Presidente cobra compromisso real de países ricos e diz que o Sul Global não pode pagar sozinho pela crise ambiental
Foto: Bruno Peres/Agência Brasil
Foto: Bruno Peres/Agência Brasil
Durante discurso nesta sexta-feira (8) na COP30, em Belém, o presidente Luiz Inácio Lula da Silva fez um duro pronunciamento contra o que chamou de “paralisia moral das grandes potências” diante da crise climática global.

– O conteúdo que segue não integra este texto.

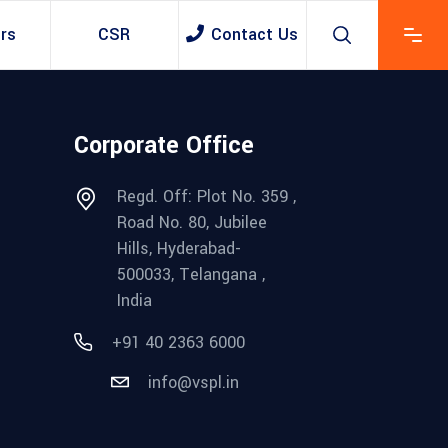
rs
CSR
Contact Us
Corporate Office
Regd. Off: Plot No. 359 ,
Road No. 80, Jubilee
Hills, Hyderabad-
500033, Telangana ,
India
+91 40 2363 6000
info@vspl.in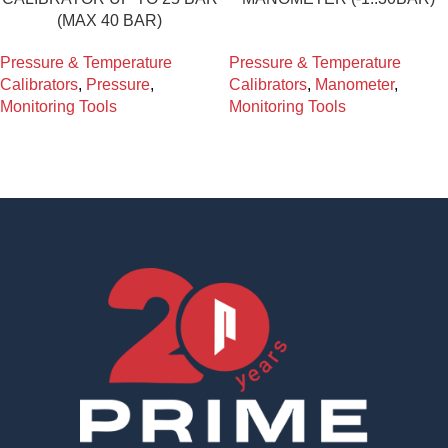
(MAX 40 BAR)
Pressure & Temperature
Pressure & Temperature
Calibrators
,
Pressure
,
Calibrators
,
Manometer
,
Monitoring Tools
Monitoring Tools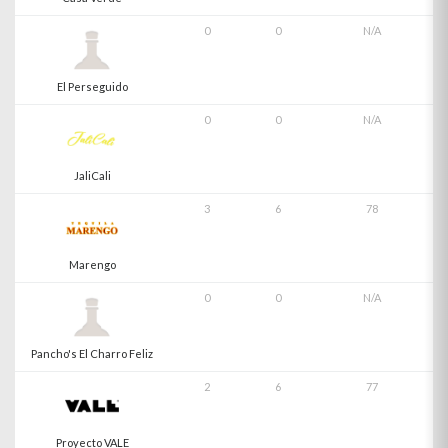
0
0
N/A
El Perseguido
0
0
N/A
JaliCali
3
6
78
Marengo
0
0
N/A
Pancho's El Charro Feliz
2
6
77
Proyecto VALE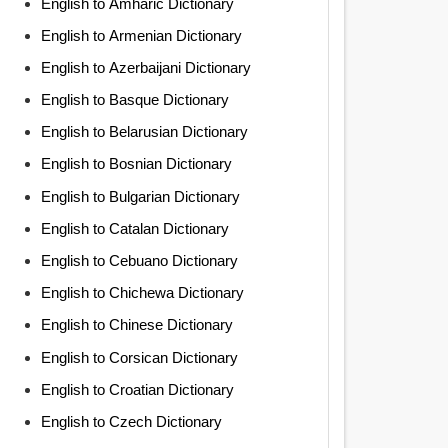
English to Amharic Dictionary
English to Armenian Dictionary
English to Azerbaijani Dictionary
English to Basque Dictionary
English to Belarusian Dictionary
English to Bosnian Dictionary
English to Bulgarian Dictionary
English to Catalan Dictionary
English to Cebuano Dictionary
English to Chichewa Dictionary
English to Chinese Dictionary
English to Corsican Dictionary
English to Croatian Dictionary
English to Czech Dictionary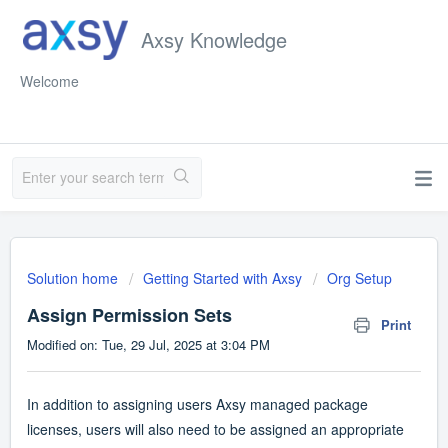
Axsy Knowledge
Welcome
Solution home
Getting Started with Axsy
Org Setup
Assign Permission Sets
Print
Modified on: Tue, 29 Jul, 2025 at 3:04 PM
In addition to assigning users Axsy managed package
licenses, users will also need to be assigned an appropriate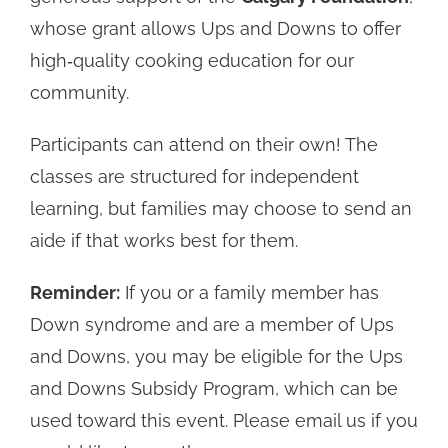
whose grant allows Ups and Downs to offer
high‑quality cooking education for our
community.
Participants can attend on their own! The
classes are structured for independent
learning, but families may choose to send an
aide if that works best for them.
Reminder:
If you or a family member has
Down syndrome and are a member of Ups
and Downs, you may be eligible for the Ups
and Downs Subsidy Program, which can be
used toward this event. Please email us if you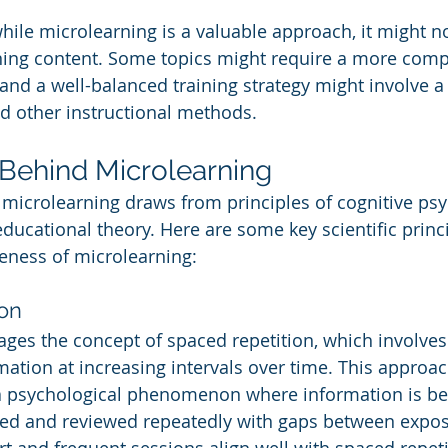
hile microlearning is a valuable approach, it might no
arning content. Some topics might require a more com
and a well-balanced training strategy might involve 
d other instructional methods.
Behind Microlearning
microlearning draws from principles of cognitive psy
ducational theory. Here are some key scientific princi
veness of microlearning:
on
ages the concept of spaced repetition, which involves
rmation at increasing intervals over time. This approa
 a psychological phenomenon where information is bet
red and reviewed repeatedly with gaps between expos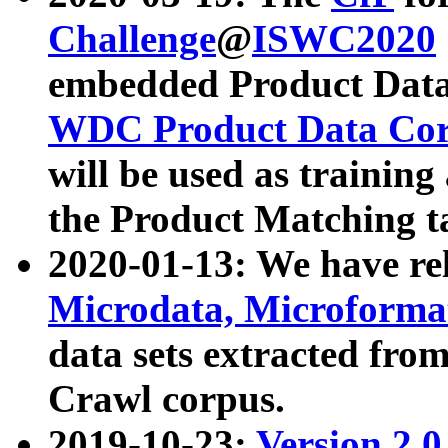
Challenge
@
ISWC2020
embedded Product Data
WDC Product Data Cor
will be used as training
the Product Matching t
2020-01-13: We have r
Microdata, Microform
data sets extracted f
Crawl corpus.
2019-10-23:
Version 2.0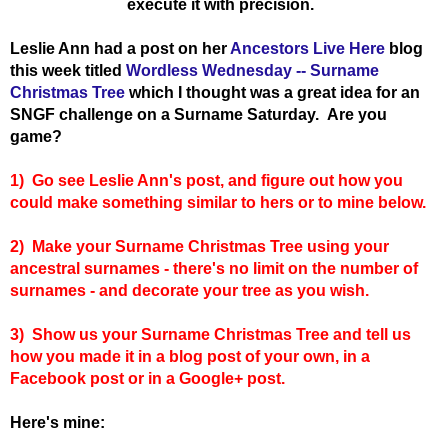
execute it with precision.
Leslie Ann had a post on her
Ancestors Live Here
blog
this week titled
Wordless Wednesday -- Surname
Christmas Tree
which I thought was a great idea for an
SNGF challenge on a Surname Saturday. Are you
game?
1) Go see Leslie Ann's post, and figure out how you
could make something similar to hers or to mine below.
2) Make your Surname Christmas Tree using your
ancestral surnames - there's no limit on the number of
surnames - and decorate your tree as you wish.
3) Show us your Surname Christmas Tree and tell us
how you made it in a blog post of your own, in a
Facebook post or in a Google+ post.
Here's mine: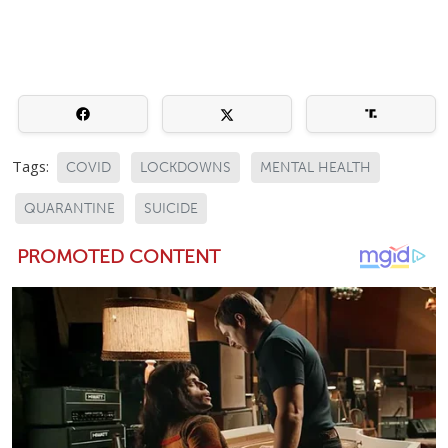
Tags:
COVID
LOCKDOWNS
MENTAL HEALTH
QUARANTINE
SUICIDE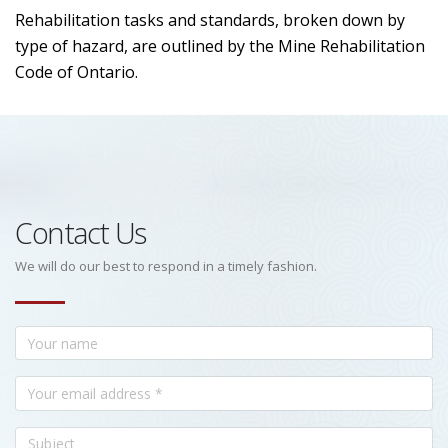
Rehabilitation tasks and standards, broken down by
type of hazard, are outlined by the Mine Rehabilitation
Code of Ontario.
Contact Us
We will do our best to respond in a timely fashion.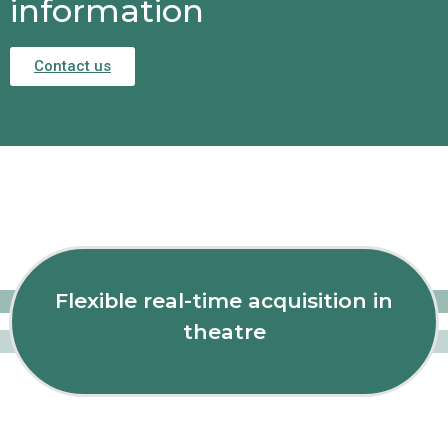
information
Contact us
Flexible real-time acquisition in
theatre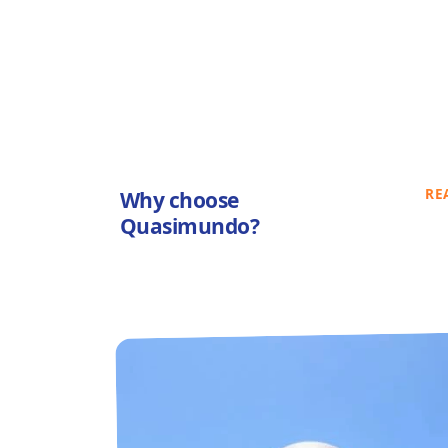
RE
Why choose
Quasimundo?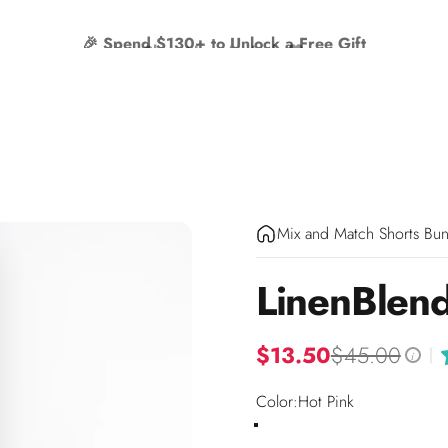
🎉 Spend $130+ to Unlock a Free Gift
Mix and Match Shorts Bun
Linen
Blen
$13.50
$45.00
|
i
Color
Color:
Hot Pink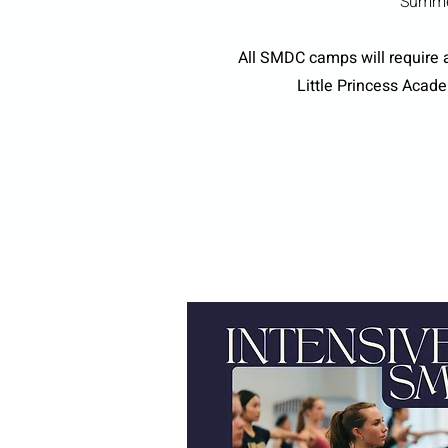
Summer
All SMDC camps will require a
Little Princess Acad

Lula afirmou que o Sul Global não pode continuar arcando sozinho com os efeitos da destruição ambiental provocada pelos países ricos e defendeu uma nova governança climática internacional, mais justa e democrática.
“Não podemos aceitar que os mesmos países responsáveis pela devastação da natureza sejam agora os que definem quem merece viver em um planeta habitável”, declarou o presidente, aplaudido por lideranças estrangeiras.
O discurso ocorreu durante a Cúpula dos Líderes Mundiais, que marca o ponto alto da conferência. Lula reforçou que o Brasil está fazendo a sua parte, com queda histórica no desmatamento da Amazônia e programas de reflorestamento em andamento.
O presidente também defendeu a criação de mecanismos financeiros permanentes para a transição ecológica e a preservação das florestas tropicais, mencionando o Fundo Florestas Tropicais para Sempre (TFFF) como exemplo concreto de solidariedade global.
“Não se trata de pedir favor, mas de exigir justiça climática”, afirmou.
A fala de Lula foi reproduzida em diversos veículos internacionais e consolidou o protagonismo do Brasil no debate ambiental global.
Analistas apontam que a postura firme do presidente reposiciona o país como liderança estratégica do Sul Global e fortalece as relações com África, Ásia e América Latina.